A few quick questions for President Obama; Syria

On Saturday the 31st of August  (2013), President Obama announced that he already had the authority to strike Syria over Assad’s alleged use of chemical weapons against civilian targets. He followed his statement by saying that he would though seek Congressional approval for such military action.   This leads me to have to ask a few clarifying questions;

Who has War Powers?

1.  Under what authority does the President think he has to act without Congressional authorization for use of our Armed Forces in an offensive military strike against targets in Syria?     Article 1 Section 8 of the U.S. Constitution makes it quite clear that only Congress has the war power.   Vague references to the War Powers Resolution of 1973 do not make the case for military action by the President without Congressional approval in this case.  The U.S. was not attacked by the Assad regime, which is the prerequisite for the WPR to be utilized for military actions.  (It also comes into play once Congress authorizes military action or declares war)

“Trust but Verify “ Ronald Reagan

2.    After the tragic debacle of the second Gulf war were the politicization of intelligence misled the American people to support an invasion and occupation of Iraq, the American people are due truth in reporting.   We should take Reagan’s quote one step further and say ‘Don’t trust and verify” Without giving away sources and methods, what evidence exists that Assad’s regime ordered a chemical attack against civilian targets?

WMD v. bullets, mortars and rockets

3.  Why the ‘red line’ when it comes to chemical attacks on civilian targets but not a similar ‘red line’ when it comes too conventional attacks on civilian targets?  A dead child is a dead child.

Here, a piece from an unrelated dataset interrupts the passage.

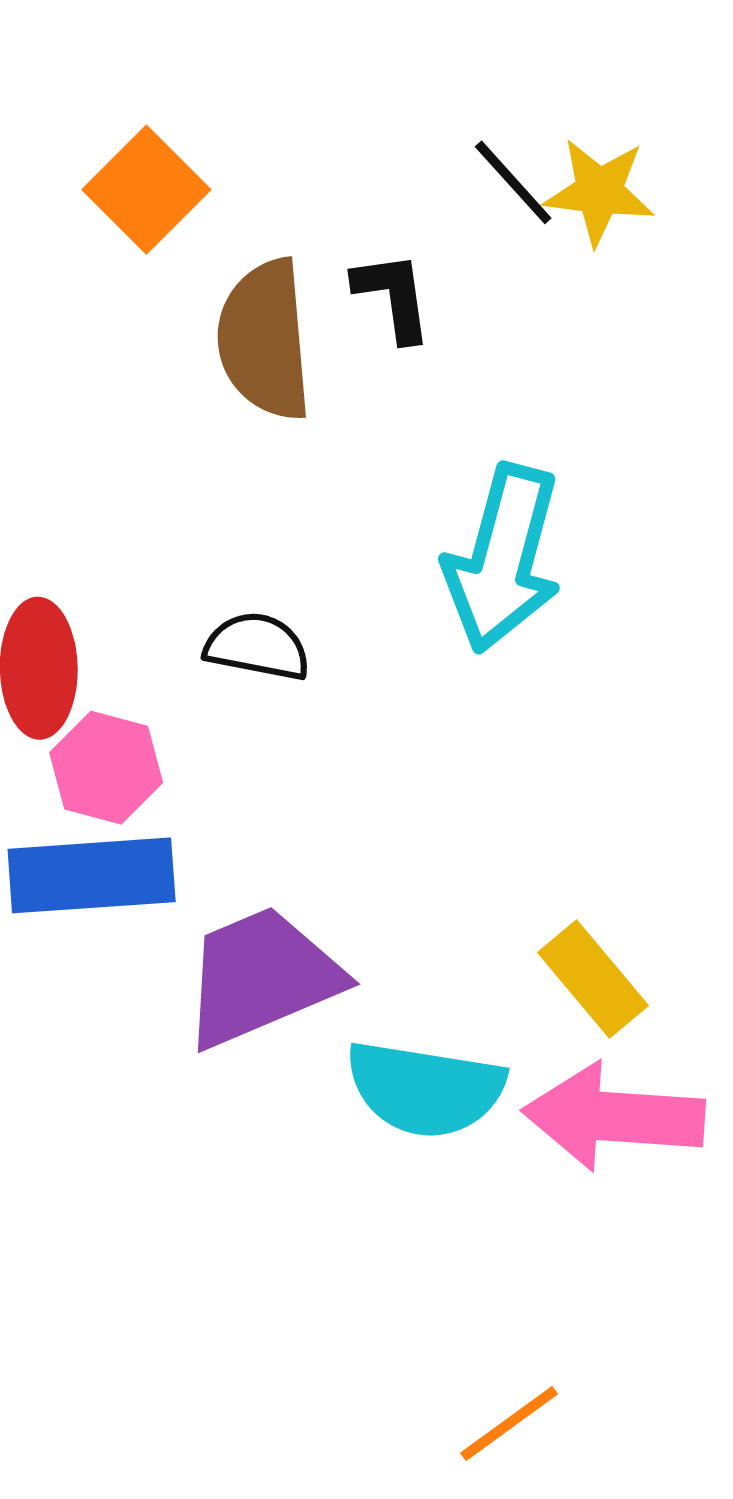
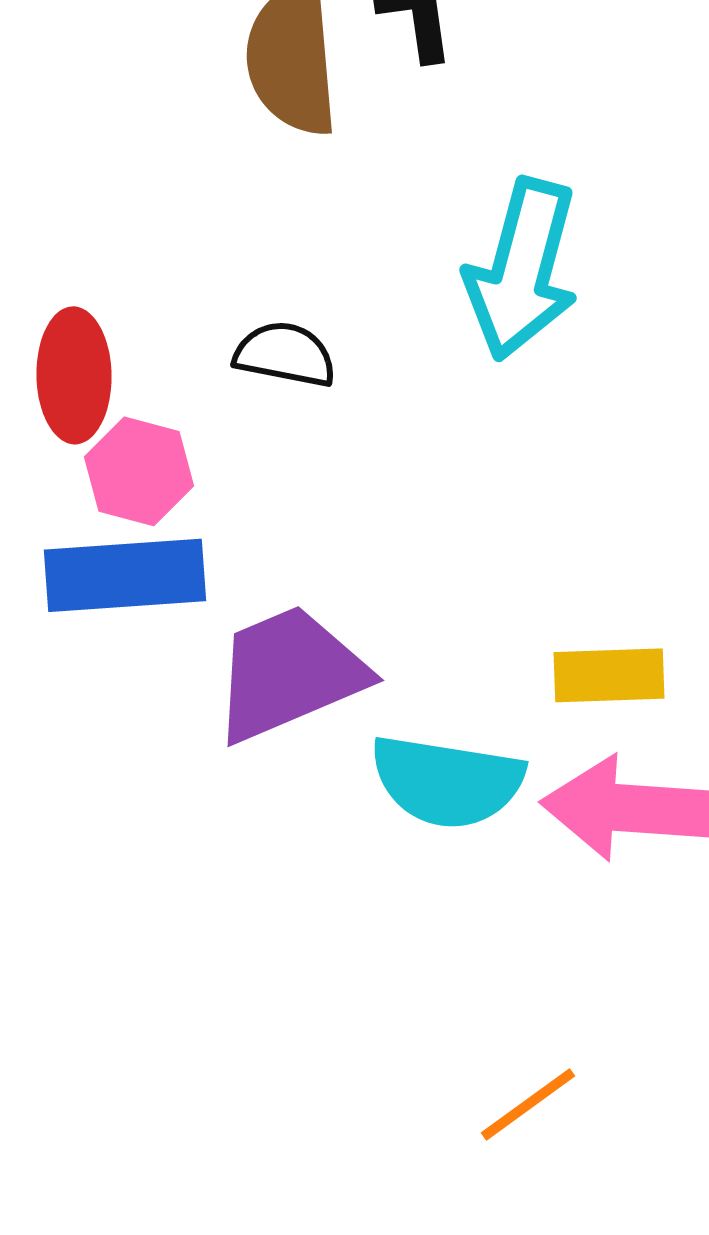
yellow rectangle: (593, 979) -> (609, 675), turned -52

Violation of international law and norms

4.  A possible answer from the Obama administration to my third question might be (and has been) that chemical weapons use against civilian targets violates international law and treaties  (a treaty Syria did not sign onto) If the case is to be made that there must be an international response to the Syrian state use of chemical weapons against its own people, than would it not make sense to go through the United Nations and International Criminal Court (ICC)?   If not the U.N and ICC than why  not a regional response such as by Turkey, the Arab League or Gulf Cooperation Council?  Why must the U.S. play (and pay)  global policeman?